The masked man in the video claimed, “Obama, you have started your aerial bombardment of Shams [Syria], which keeps on striking our people, so it is only right that we continue to strike the neck of your people.” However, a threat against the world’s policing attempt only strengthens the resolve to end ISIL.
Henning’s death recalls the previous killings; the released tape and grief of parents and loved ones as they react to the news. It’s easy to imagine the pain, and the possible joy for the murderers, as the world watches the reactions in real time.
Even more tragic is the fact Leicester held a vigil for the man before news leaked in Friday, where Muslims and non-Muslims walked together in support of his life. Organizer Rhaz Khan chose Friday, Oct. 3, “is the day of Arafat – the holiest day in the Islamic calendar” and “I am appealing to them on this most special day to let Mr Henning go.” So the date of death punishes on many levels, including those working for release of prisoners and an end to conflict.
But who was Alan Henning?
Huffington Post says the man was a British aid worker, who was kidnapped in December, looking to help those in need. Henning’s wife Barbara reiterated why he went to Syria last yearin a Sept. 23 message. “He went to Syria to help his Muslim friends deliver much needed aid.” She paints a kind picture of a beloved man delivering aid in an ambulance.

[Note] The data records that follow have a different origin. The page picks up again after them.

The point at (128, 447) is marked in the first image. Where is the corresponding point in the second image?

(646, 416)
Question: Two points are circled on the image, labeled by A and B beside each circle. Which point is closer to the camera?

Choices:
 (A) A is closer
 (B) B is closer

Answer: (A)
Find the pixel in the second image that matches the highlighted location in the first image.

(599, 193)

International response by leaders included Shaykh Haitham Al Haddad, a judge on the Shariah Council in London. Speaking to ISIL, the man reminded that “whatever your grievance with American or British foreign policy, executing this man is not the answer.”

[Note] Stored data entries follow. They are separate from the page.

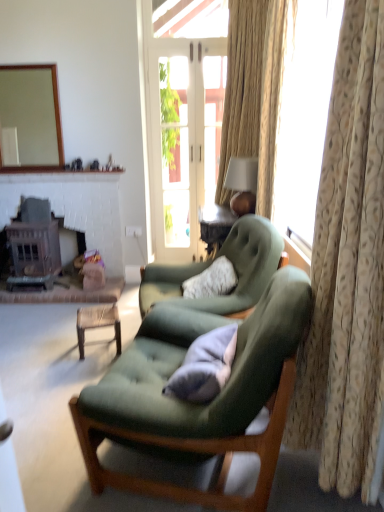 At what (x,y) coordinates should I click in order to perform the action: click on velvet green chair at center, the second chair when ordered from back to front. Please return your answer as a coordinate pair (x, y). Looking at the image, I should click on (201, 405).

In order to click on velvet green armchair at center, marked as the first chair in a back-to-front arrangement in this screenshot , I will do `click(211, 263)`.

The image size is (384, 512). Describe the element at coordinates (242, 184) in the screenshot. I see `matte brown lampshade at upper right` at that location.

Locate an element on the screen. The height and width of the screenshot is (512, 384). dark brown wood fireplace at lower left, the 2th fireplace positioned from the right is located at coordinates (34, 245).

Considering their positions, is dark brown wood fireplace at lower left, acting as the 1th fireplace starting from the left, located in front of or behind beige floral fabric curtain at right, positioned as the 1th curtain in front-to-back order?

dark brown wood fireplace at lower left, acting as the 1th fireplace starting from the left, is positioned farther from the viewer than beige floral fabric curtain at right, positioned as the 1th curtain in front-to-back order.

From the image's perspective, between dark brown wood fireplace at lower left, acting as the 1th fireplace starting from the left, and beige floral fabric curtain at right, positioned as the 1th curtain in front-to-back order, who is located below?

From the image's view, beige floral fabric curtain at right, positioned as the 1th curtain in front-to-back order, is below.

In the scene shown: Are dark brown wood fireplace at lower left, the 2th fireplace positioned from the right, and beige floral fabric curtain at right, which is counted as the second curtain, starting from the back, beside each other?

No, dark brown wood fireplace at lower left, the 2th fireplace positioned from the right, is not with beige floral fabric curtain at right, which is counted as the second curtain, starting from the back.

Between point (14, 284) and point (28, 177), which one is positioned behind?

The point (28, 177) is farther.

Considering the sizes of dark brown wood fireplace at lower left, the 2th fireplace positioned from the right, and rustic wood fireplace at left, which is counted as the 2th fireplace, starting from the left, in the image, is dark brown wood fireplace at lower left, the 2th fireplace positioned from the right, taller or shorter than rustic wood fireplace at left, which is counted as the 2th fireplace, starting from the left,?

Clearly, dark brown wood fireplace at lower left, the 2th fireplace positioned from the right, is shorter compared to rustic wood fireplace at left, which is counted as the 2th fireplace, starting from the left.

Who is bigger, dark brown wood fireplace at lower left, the 2th fireplace positioned from the right, or rustic wood fireplace at left, arranged as the 1th fireplace when viewed from the right?

With larger size is dark brown wood fireplace at lower left, the 2th fireplace positioned from the right.

Considering the relative sizes of dark brown wood fireplace at lower left, acting as the 1th fireplace starting from the left, and rustic wood fireplace at left, which is counted as the 2th fireplace, starting from the left, in the image provided, is dark brown wood fireplace at lower left, acting as the 1th fireplace starting from the left, wider than rustic wood fireplace at left, which is counted as the 2th fireplace, starting from the left,?

Yes, dark brown wood fireplace at lower left, acting as the 1th fireplace starting from the left, is wider than rustic wood fireplace at left, which is counted as the 2th fireplace, starting from the left.

Where is `curtain in front of the velvet green armchair at center, arranged as the 2th chair when viewed from the front`? The image size is (384, 512). curtain in front of the velvet green armchair at center, arranged as the 2th chair when viewed from the front is located at coordinates (347, 269).

How far apart are beige floral fabric curtain at right, positioned as the 1th curtain in front-to-back order, and velvet green armchair at center, arranged as the 2th chair when viewed from the front?

The distance of beige floral fabric curtain at right, positioned as the 1th curtain in front-to-back order, from velvet green armchair at center, arranged as the 2th chair when viewed from the front, is 3.35 feet.

From the image's perspective, is beige floral fabric curtain at right, positioned as the 1th curtain in front-to-back order, on velvet green armchair at center, marked as the first chair in a back-to-front arrangement?

Indeed, from the image's perspective, beige floral fabric curtain at right, positioned as the 1th curtain in front-to-back order, is shown above velvet green armchair at center, marked as the first chair in a back-to-front arrangement.

Would you say beige floral fabric curtain at right, positioned as the 1th curtain in front-to-back order, is outside velvet green armchair at center, marked as the first chair in a back-to-front arrangement?

Yes, beige floral fabric curtain at right, positioned as the 1th curtain in front-to-back order, is outside of velvet green armchair at center, marked as the first chair in a back-to-front arrangement.

From the image's perspective, is velvet green armchair at center, arranged as the 2th chair when viewed from the front, above or below white plastic power outlet at center?

velvet green armchair at center, arranged as the 2th chair when viewed from the front, is below white plastic power outlet at center.

Which is behind, velvet green armchair at center, arranged as the 2th chair when viewed from the front, or white plastic power outlet at center?

white plastic power outlet at center is further from the camera.

Identify the location of power outlet that appears on the left of velvet green armchair at center, marked as the first chair in a back-to-front arrangement. (133, 231).

Is velvet green armchair at center, arranged as the 2th chair when viewed from the front, turned away from white plastic power outlet at center?

No.

Does point (187, 143) appear closer or farther from the camera than point (126, 233)?

Point (187, 143) is positioned farther from the camera compared to point (126, 233).

From the image's perspective, relative to white plastic power outlet at center, is clear glass door at center above or below?

From the image's perspective, clear glass door at center appears above white plastic power outlet at center.

In the scene shown: Is clear glass door at center placed right next to white plastic power outlet at center?

No, clear glass door at center is not next to white plastic power outlet at center.

From a real-world perspective, is clear glass door at center located beneath white plastic power outlet at center?

No.

Locate an element on the screen. the 1st fireplace to the left of the matte brown lampshade at upper right, starting your count from the anchor is located at coordinates (74, 206).

Does rustic wood fireplace at left, arranged as the 1th fireplace when viewed from the right, lie in front of matte brown lampshade at upper right?

No, the depth of rustic wood fireplace at left, arranged as the 1th fireplace when viewed from the right, is greater than that of matte brown lampshade at upper right.

Is rustic wood fireplace at left, arranged as the 1th fireplace when viewed from the right, taller than matte brown lampshade at upper right?

Indeed, rustic wood fireplace at left, arranged as the 1th fireplace when viewed from the right, has a greater height compared to matte brown lampshade at upper right.

From a real-world perspective, is rustic wood fireplace at left, which is counted as the 2th fireplace, starting from the left, physically located above or below matte brown lampshade at upper right?

From a real-world perspective, rustic wood fireplace at left, which is counted as the 2th fireplace, starting from the left, is physically below matte brown lampshade at upper right.

Where is `curtain that is the 2nd object above the soft gray cushion at center (from a real-world perspective)`? The image size is (384, 512). curtain that is the 2nd object above the soft gray cushion at center (from a real-world perspective) is located at coordinates (253, 92).

Can you confirm if light beige textured curtain at right, marked as the second curtain in a front-to-back arrangement, is taller than soft gray cushion at center?

Yes, light beige textured curtain at right, marked as the second curtain in a front-to-back arrangement, is taller than soft gray cushion at center.

Considering the relative positions of light beige textured curtain at right, marked as the second curtain in a front-to-back arrangement, and soft gray cushion at center in the image provided, is light beige textured curtain at right, marked as the second curtain in a front-to-back arrangement, in front of soft gray cushion at center?

No, light beige textured curtain at right, marked as the second curtain in a front-to-back arrangement, is further to the viewer.

From the image's perspective, is light beige textured curtain at right, marked as the second curtain in a front-to-back arrangement, located above or below soft gray cushion at center?

From the image's perspective, light beige textured curtain at right, marked as the second curtain in a front-to-back arrangement, appears above soft gray cushion at center.

The width and height of the screenshot is (384, 512). What are the coordinates of `curtain that is the 2nd one when counting forward from the dark brown wood fireplace at lower left, acting as the 1th fireplace starting from the left` in the screenshot? It's located at (347, 269).

Locate an element on the screen. This screenshot has height=512, width=384. fireplace below the rustic wood fireplace at left, which is counted as the 2th fireplace, starting from the left (from a real-world perspective) is located at coordinates (34, 245).

Estimate the real-world distances between objects in this image. Which object is further from light beige textured curtain at right, which is counted as the first curtain, starting from the back, dark brown wood fireplace at lower left, acting as the 1th fireplace starting from the left, or wooden table at center?

dark brown wood fireplace at lower left, acting as the 1th fireplace starting from the left.

Based on their spatial positions, is velvet green chair at center, placed as the first chair when sorted from front to back, or matte brown lampshade at upper right further from dark brown wood fireplace at lower left, acting as the 1th fireplace starting from the left?

velvet green chair at center, placed as the first chair when sorted from front to back, lies further to dark brown wood fireplace at lower left, acting as the 1th fireplace starting from the left, than the other object.

From the image, which object appears to be nearer to beige floral fabric curtain at right, positioned as the 1th curtain in front-to-back order, clear glass door at center or velvet green armchair at center, arranged as the 2th chair when viewed from the front?

velvet green armchair at center, arranged as the 2th chair when viewed from the front, is positioned closer to the anchor beige floral fabric curtain at right, positioned as the 1th curtain in front-to-back order.

Considering their positions, is soft gray cushion at center positioned closer to velvet green chair at center, the second chair when ordered from back to front, than light beige textured curtain at right, which is counted as the first curtain, starting from the back?

soft gray cushion at center is positioned closer to the anchor velvet green chair at center, the second chair when ordered from back to front.

From the image, which object appears to be farther from beige floral fabric curtain at right, which is counted as the second curtain, starting from the back, soft gray cushion at center or wooden table at center?

wooden table at center.

When comparing their distances from rustic wood fireplace at left, which is counted as the 2th fireplace, starting from the left, does velvet green chair at center, the second chair when ordered from back to front, or matte brown lampshade at upper right seem further?

velvet green chair at center, the second chair when ordered from back to front, lies further to rustic wood fireplace at left, which is counted as the 2th fireplace, starting from the left, than the other object.

Looking at this image, estimate the real-world distances between objects in this image. Which object is closer to rustic wood fireplace at left, arranged as the 1th fireplace when viewed from the right, dark brown wood fireplace at lower left, acting as the 1th fireplace starting from the left, or velvet green chair at center, placed as the first chair when sorted from front to back?

Answer: dark brown wood fireplace at lower left, acting as the 1th fireplace starting from the left, lies closer to rustic wood fireplace at left, arranged as the 1th fireplace when viewed from the right, than the other object.

Looking at the image, which one is located further to velvet green chair at center, placed as the first chair when sorted from front to back, rustic wood fireplace at left, which is counted as the 2th fireplace, starting from the left, or clear glass door at center?

Among the two, clear glass door at center is located further to velvet green chair at center, placed as the first chair when sorted from front to back.

Where is `curtain between white plastic power outlet at center and matte brown lampshade at upper right in the horizontal direction`? Image resolution: width=384 pixels, height=512 pixels. curtain between white plastic power outlet at center and matte brown lampshade at upper right in the horizontal direction is located at coordinates (253, 92).

Find the location of a particular element. This screenshot has height=512, width=384. power outlet between rustic wood fireplace at left, arranged as the 1th fireplace when viewed from the right, and clear glass door at center, in the horizontal direction is located at coordinates (133, 231).

Where is `lamp between soft gray cushion at center and clear glass door at center along the z-axis`? lamp between soft gray cushion at center and clear glass door at center along the z-axis is located at coordinates (242, 184).

What are the coordinates of `table between beige floral fabric curtain at right, positioned as the 1th curtain in front-to-back order, and dark brown wood fireplace at lower left, acting as the 1th fireplace starting from the left, in the front-back direction` in the screenshot? It's located at (97, 323).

And wondering how the imprisonment still existed on Sept. 22. “We are at a loss why those leading Islamic State cannot open their hearts and mind to the facts surrounding Alan’s imprisonment and why they continue to threaten his life.” Barbara Henning suggests the Sharia court found the man innocent of being a spy. So the death is a brutal reminder of the lawless injustice.
Al Jazeera’s Bernard Smith also reports Suruc, a town based in southern Turkey, is close enough to a key Kurdish town in Syria to hear the intense shelling, gunfire, and explosions as ISIL attempts to take the Syria town.

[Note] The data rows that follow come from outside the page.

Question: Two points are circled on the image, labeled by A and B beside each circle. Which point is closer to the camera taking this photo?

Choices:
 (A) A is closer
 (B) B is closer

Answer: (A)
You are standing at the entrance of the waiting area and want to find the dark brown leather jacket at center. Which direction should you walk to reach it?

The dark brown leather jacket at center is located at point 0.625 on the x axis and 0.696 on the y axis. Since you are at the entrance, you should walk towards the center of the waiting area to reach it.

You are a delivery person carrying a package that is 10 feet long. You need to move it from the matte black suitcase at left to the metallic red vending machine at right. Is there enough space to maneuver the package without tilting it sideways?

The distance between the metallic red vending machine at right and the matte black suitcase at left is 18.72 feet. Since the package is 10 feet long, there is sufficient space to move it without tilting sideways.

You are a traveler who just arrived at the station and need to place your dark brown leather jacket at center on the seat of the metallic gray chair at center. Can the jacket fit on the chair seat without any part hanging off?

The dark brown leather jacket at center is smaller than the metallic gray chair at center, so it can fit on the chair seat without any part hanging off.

Sources told Al Jazeera that “ISIL had seized control of hills around Kobane, and backed by military vehicles and tanks, launched an attack on a south-eastern suburb early in the morning.”
Turkey recently joined the global effort to attack ISIL and try to eliminate the organization for the sake of the international community. And Ahmet Davutoglu, Turkey’s prime minister, promised to do whatever possible to keep the fall of Kobane from happening, to make the 60 mortar rounds hitting the town matter. And due to American pressure, Turkey will be closing the border, leaving many people stranded on either side.
While Kurds along the Turkey border blame the government for not doing enough, the capital is looking for solutions in a very war-torn area where Syria’s foreign ministry claims any Turkish intervention would be considered an act of “aggression.”
In fact, the same department claimed the “international community and, in particular, the Security Council, should act to put an end to the adventures of the Turkish leadership” because it “represents a threat to world security and peace.” In the meantime, Syrians are crossing the Turkish border, protecting their families while the men go back to fight ISIL as the Peoples Protection Units (YPG).
This is no longer a posturing position between two nations.
Looking at the overall foreign diplomacy, it seems as if Syria does not want international aid, but global citizenship requires the protection of the already beleaguered area. For every citizen killed there must be a ripple felt throughout. U.S. citizen and former solider Peter Kassing is now in the crosshairs of an international fight, marking a fifth possible target.